> _REQUIRED ACTION_:
Find the line with "[Appel à communication] #Prix de" in the records below. Copy it and every line after it, up to and including the line with "Endast ett sökresultat".

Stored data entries
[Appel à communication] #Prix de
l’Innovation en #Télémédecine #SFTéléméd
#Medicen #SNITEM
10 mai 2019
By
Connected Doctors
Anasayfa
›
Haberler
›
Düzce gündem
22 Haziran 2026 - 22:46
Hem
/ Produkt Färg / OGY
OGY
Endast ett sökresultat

==

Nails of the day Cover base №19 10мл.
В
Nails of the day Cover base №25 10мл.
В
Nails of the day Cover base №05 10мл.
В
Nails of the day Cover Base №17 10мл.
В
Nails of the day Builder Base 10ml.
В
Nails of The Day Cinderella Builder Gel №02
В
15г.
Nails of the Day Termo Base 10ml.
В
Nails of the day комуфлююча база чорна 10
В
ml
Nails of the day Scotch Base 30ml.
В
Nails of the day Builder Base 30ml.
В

> _ANSWER TO THE PROBLEM_:
[Appel à communication] #Prix de
l’Innovation en #Télémédecine #SFTéléméd
#Medicen #SNITEM
10 mai 2019
By
Connected Doctors
Anasayfa
›
Haberler
›
Düzce gündem
22 Haziran 2026 - 22:46
Hem
/ Produkt Färg / OGY
OGY
Endast ett sökresultat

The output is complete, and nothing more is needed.